Return the listing below in full, exactly.

------ Exercise material

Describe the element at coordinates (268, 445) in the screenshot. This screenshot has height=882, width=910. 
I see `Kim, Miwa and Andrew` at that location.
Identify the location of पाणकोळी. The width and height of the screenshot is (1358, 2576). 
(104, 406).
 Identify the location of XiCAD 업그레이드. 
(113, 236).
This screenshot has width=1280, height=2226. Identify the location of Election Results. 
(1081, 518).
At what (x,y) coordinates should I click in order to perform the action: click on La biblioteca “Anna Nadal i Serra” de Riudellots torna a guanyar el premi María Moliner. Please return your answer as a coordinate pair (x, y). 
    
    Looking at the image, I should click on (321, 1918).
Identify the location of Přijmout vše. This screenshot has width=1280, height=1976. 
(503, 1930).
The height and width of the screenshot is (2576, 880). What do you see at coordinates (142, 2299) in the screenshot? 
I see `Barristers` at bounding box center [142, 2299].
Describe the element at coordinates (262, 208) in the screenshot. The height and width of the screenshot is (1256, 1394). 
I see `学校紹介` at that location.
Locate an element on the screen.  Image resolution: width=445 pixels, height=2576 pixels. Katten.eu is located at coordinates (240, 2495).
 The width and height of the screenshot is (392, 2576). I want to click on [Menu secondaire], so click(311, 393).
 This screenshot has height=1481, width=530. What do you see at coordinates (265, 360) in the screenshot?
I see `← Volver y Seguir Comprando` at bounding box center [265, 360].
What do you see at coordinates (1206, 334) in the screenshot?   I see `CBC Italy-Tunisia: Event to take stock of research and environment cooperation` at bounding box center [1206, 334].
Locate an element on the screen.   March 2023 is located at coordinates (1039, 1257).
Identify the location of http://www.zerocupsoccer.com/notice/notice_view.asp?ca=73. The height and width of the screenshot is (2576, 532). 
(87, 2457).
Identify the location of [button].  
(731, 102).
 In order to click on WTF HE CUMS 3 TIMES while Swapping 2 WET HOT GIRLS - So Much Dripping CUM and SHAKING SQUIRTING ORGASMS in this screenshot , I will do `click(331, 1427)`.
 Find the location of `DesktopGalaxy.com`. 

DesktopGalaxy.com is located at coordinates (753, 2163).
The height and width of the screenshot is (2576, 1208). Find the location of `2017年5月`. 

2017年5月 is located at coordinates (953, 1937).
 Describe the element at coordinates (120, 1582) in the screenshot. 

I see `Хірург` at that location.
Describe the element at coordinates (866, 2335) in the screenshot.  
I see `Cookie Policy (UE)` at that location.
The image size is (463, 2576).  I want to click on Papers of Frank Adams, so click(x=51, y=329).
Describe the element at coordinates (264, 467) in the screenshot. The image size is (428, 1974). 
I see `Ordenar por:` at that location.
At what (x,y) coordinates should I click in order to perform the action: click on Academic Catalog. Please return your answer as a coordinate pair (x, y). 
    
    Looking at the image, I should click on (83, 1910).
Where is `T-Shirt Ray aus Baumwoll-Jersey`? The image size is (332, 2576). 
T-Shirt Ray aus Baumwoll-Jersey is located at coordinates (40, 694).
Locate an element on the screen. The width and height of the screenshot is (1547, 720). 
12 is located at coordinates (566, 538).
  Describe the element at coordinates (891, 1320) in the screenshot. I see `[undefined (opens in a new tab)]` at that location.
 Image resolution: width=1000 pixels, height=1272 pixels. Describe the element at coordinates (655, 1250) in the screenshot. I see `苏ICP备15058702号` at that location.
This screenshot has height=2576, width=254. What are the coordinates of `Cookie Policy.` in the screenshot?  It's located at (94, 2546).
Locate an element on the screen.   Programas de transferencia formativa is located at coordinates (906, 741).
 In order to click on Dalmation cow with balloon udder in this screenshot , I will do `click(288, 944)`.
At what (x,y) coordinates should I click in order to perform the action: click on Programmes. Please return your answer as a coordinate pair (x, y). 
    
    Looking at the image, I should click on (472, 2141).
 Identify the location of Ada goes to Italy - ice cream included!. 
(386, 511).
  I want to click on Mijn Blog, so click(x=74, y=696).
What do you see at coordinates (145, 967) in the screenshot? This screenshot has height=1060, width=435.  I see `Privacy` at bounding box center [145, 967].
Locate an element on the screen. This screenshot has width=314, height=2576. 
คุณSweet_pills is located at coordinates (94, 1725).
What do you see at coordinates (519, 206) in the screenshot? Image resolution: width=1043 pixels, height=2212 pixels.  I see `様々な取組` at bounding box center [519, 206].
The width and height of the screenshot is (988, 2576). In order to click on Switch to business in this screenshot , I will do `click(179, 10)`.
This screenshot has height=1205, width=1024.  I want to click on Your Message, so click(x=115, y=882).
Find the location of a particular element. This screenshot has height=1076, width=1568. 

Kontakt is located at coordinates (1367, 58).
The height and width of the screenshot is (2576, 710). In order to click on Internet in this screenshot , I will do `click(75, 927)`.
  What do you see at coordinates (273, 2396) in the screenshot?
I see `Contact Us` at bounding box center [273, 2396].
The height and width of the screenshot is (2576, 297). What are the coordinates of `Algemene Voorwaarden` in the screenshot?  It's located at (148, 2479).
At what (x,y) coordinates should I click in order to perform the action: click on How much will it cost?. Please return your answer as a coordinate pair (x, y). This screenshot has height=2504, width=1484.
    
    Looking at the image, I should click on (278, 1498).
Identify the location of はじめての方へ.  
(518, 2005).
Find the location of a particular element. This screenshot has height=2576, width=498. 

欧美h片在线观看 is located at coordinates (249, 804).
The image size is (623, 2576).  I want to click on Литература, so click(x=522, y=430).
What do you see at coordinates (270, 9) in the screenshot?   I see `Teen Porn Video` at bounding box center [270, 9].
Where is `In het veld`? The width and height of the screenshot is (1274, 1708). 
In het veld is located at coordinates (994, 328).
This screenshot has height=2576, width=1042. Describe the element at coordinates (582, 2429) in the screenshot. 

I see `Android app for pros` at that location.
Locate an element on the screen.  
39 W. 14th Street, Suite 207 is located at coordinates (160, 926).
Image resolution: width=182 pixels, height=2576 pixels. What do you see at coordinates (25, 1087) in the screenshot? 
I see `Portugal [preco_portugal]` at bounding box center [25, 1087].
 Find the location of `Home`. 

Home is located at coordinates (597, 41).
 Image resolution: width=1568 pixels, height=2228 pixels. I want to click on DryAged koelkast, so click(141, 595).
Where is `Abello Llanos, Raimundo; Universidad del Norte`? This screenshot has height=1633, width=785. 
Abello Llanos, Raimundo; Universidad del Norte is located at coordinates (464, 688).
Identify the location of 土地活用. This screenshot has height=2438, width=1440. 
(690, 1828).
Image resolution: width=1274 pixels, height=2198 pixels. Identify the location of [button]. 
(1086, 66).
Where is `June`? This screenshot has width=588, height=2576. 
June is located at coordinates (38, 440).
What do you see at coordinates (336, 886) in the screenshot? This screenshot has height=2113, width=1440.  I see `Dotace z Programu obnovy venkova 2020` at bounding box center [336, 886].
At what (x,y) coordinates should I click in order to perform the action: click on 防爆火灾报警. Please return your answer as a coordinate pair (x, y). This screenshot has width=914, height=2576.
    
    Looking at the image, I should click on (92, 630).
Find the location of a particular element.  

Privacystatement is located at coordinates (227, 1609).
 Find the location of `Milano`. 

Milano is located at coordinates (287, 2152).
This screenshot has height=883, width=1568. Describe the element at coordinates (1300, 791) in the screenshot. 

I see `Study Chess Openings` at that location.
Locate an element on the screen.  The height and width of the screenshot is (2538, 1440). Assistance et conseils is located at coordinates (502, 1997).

------------

Written solution:
Describe the element at coordinates (268, 445) in the screenshot. This screenshot has height=882, width=910. 
I see `Kim, Miwa and Andrew` at that location.
Identify the location of पाणकोळी. The width and height of the screenshot is (1358, 2576). 
(104, 406).
 Identify the location of XiCAD 업그레이드. 
(113, 236).
This screenshot has width=1280, height=2226. Identify the location of Election Results. 
(1081, 518).
At what (x,y) coordinates should I click in order to perform the action: click on La biblioteca “Anna Nadal i Serra” de Riudellots torna a guanyar el premi María Moliner. Please return your answer as a coordinate pair (x, y). 
    
    Looking at the image, I should click on (321, 1918).
Identify the location of Přijmout vše. This screenshot has width=1280, height=1976. 
(503, 1930).
The height and width of the screenshot is (2576, 880). What do you see at coordinates (142, 2299) in the screenshot? 
I see `Barristers` at bounding box center [142, 2299].
Describe the element at coordinates (262, 208) in the screenshot. The height and width of the screenshot is (1256, 1394). 
I see `学校紹介` at that location.
Locate an element on the screen.  Image resolution: width=445 pixels, height=2576 pixels. Katten.eu is located at coordinates (240, 2495).
 The width and height of the screenshot is (392, 2576). I want to click on [Menu secondaire], so click(311, 393).
 This screenshot has height=1481, width=530. What do you see at coordinates (265, 360) in the screenshot?
I see `← Volver y Seguir Comprando` at bounding box center [265, 360].
What do you see at coordinates (1206, 334) in the screenshot?   I see `CBC Italy-Tunisia: Event to take stock of research and environment cooperation` at bounding box center [1206, 334].
Locate an element on the screen.   March 2023 is located at coordinates (1039, 1257).
Identify the location of http://www.zerocupsoccer.com/notice/notice_view.asp?ca=73. The height and width of the screenshot is (2576, 532). 
(87, 2457).
Identify the location of [button].  
(731, 102).
 In order to click on WTF HE CUMS 3 TIMES while Swapping 2 WET HOT GIRLS - So Much Dripping CUM and SHAKING SQUIRTING ORGASMS in this screenshot , I will do `click(331, 1427)`.
 Find the location of `DesktopGalaxy.com`. 

DesktopGalaxy.com is located at coordinates (753, 2163).
The height and width of the screenshot is (2576, 1208). Find the location of `2017年5月`. 

2017年5月 is located at coordinates (953, 1937).
 Describe the element at coordinates (120, 1582) in the screenshot. 

I see `Хірург` at that location.
Describe the element at coordinates (866, 2335) in the screenshot.  
I see `Cookie Policy (UE)` at that location.
The image size is (463, 2576).  I want to click on Papers of Frank Adams, so click(x=51, y=329).
Describe the element at coordinates (264, 467) in the screenshot. The image size is (428, 1974). 
I see `Ordenar por:` at that location.
At what (x,y) coordinates should I click in order to perform the action: click on Academic Catalog. Please return your answer as a coordinate pair (x, y). 
    
    Looking at the image, I should click on (83, 1910).
Where is `T-Shirt Ray aus Baumwoll-Jersey`? The image size is (332, 2576). 
T-Shirt Ray aus Baumwoll-Jersey is located at coordinates (40, 694).
Locate an element on the screen. The width and height of the screenshot is (1547, 720). 
12 is located at coordinates (566, 538).
  Describe the element at coordinates (891, 1320) in the screenshot. I see `[undefined (opens in a new tab)]` at that location.
 Image resolution: width=1000 pixels, height=1272 pixels. Describe the element at coordinates (655, 1250) in the screenshot. I see `苏ICP备15058702号` at that location.
This screenshot has height=2576, width=254. What are the coordinates of `Cookie Policy.` in the screenshot?  It's located at (94, 2546).
Locate an element on the screen.   Programas de transferencia formativa is located at coordinates (906, 741).
 In order to click on Dalmation cow with balloon udder in this screenshot , I will do `click(288, 944)`.
At what (x,y) coordinates should I click in order to perform the action: click on Programmes. Please return your answer as a coordinate pair (x, y). 
    
    Looking at the image, I should click on (472, 2141).
 Identify the location of Ada goes to Italy - ice cream included!. 
(386, 511).
  I want to click on Mijn Blog, so click(x=74, y=696).
What do you see at coordinates (145, 967) in the screenshot? This screenshot has height=1060, width=435.  I see `Privacy` at bounding box center [145, 967].
Locate an element on the screen. This screenshot has width=314, height=2576. 
คุณSweet_pills is located at coordinates (94, 1725).
What do you see at coordinates (519, 206) in the screenshot? Image resolution: width=1043 pixels, height=2212 pixels.  I see `様々な取組` at bounding box center [519, 206].
The width and height of the screenshot is (988, 2576). In order to click on Switch to business in this screenshot , I will do `click(179, 10)`.
This screenshot has height=1205, width=1024.  I want to click on Your Message, so click(x=115, y=882).
Find the location of a particular element. This screenshot has height=1076, width=1568. 

Kontakt is located at coordinates (1367, 58).
The height and width of the screenshot is (2576, 710). In order to click on Internet in this screenshot , I will do `click(75, 927)`.
  What do you see at coordinates (273, 2396) in the screenshot?
I see `Contact Us` at bounding box center [273, 2396].
The height and width of the screenshot is (2576, 297). What are the coordinates of `Algemene Voorwaarden` in the screenshot?  It's located at (148, 2479).
At what (x,y) coordinates should I click in order to perform the action: click on How much will it cost?. Please return your answer as a coordinate pair (x, y). This screenshot has height=2504, width=1484.
    
    Looking at the image, I should click on (278, 1498).
Identify the location of はじめての方へ.  
(518, 2005).
Find the location of a particular element. This screenshot has height=2576, width=498. 

欧美h片在线观看 is located at coordinates (249, 804).
The image size is (623, 2576).  I want to click on Литература, so click(x=522, y=430).
What do you see at coordinates (270, 9) in the screenshot?   I see `Teen Porn Video` at bounding box center [270, 9].
Where is `In het veld`? The width and height of the screenshot is (1274, 1708). 
In het veld is located at coordinates (994, 328).
This screenshot has height=2576, width=1042. Describe the element at coordinates (582, 2429) in the screenshot. 

I see `Android app for pros` at that location.
Locate an element on the screen.  
39 W. 14th Street, Suite 207 is located at coordinates (160, 926).
Image resolution: width=182 pixels, height=2576 pixels. What do you see at coordinates (25, 1087) in the screenshot? 
I see `Portugal [preco_portugal]` at bounding box center [25, 1087].
 Find the location of `Home`. 

Home is located at coordinates (597, 41).
 Image resolution: width=1568 pixels, height=2228 pixels. I want to click on DryAged koelkast, so click(141, 595).
Where is `Abello Llanos, Raimundo; Universidad del Norte`? This screenshot has height=1633, width=785. 
Abello Llanos, Raimundo; Universidad del Norte is located at coordinates (464, 688).
Identify the location of 土地活用. This screenshot has height=2438, width=1440. 
(690, 1828).
Image resolution: width=1274 pixels, height=2198 pixels. Identify the location of [button]. 
(1086, 66).
Where is `June`? This screenshot has width=588, height=2576. 
June is located at coordinates (38, 440).
What do you see at coordinates (336, 886) in the screenshot? This screenshot has height=2113, width=1440.  I see `Dotace z Programu obnovy venkova 2020` at bounding box center [336, 886].
At what (x,y) coordinates should I click in order to perform the action: click on 防爆火灾报警. Please return your answer as a coordinate pair (x, y). This screenshot has width=914, height=2576.
    
    Looking at the image, I should click on (92, 630).
Find the location of a particular element.  

Privacystatement is located at coordinates (227, 1609).
 Find the location of `Milano`. 

Milano is located at coordinates (287, 2152).
This screenshot has height=883, width=1568. Describe the element at coordinates (1300, 791) in the screenshot. 

I see `Study Chess Openings` at that location.
Locate an element on the screen.  The height and width of the screenshot is (2538, 1440). Assistance et conseils is located at coordinates (502, 1997).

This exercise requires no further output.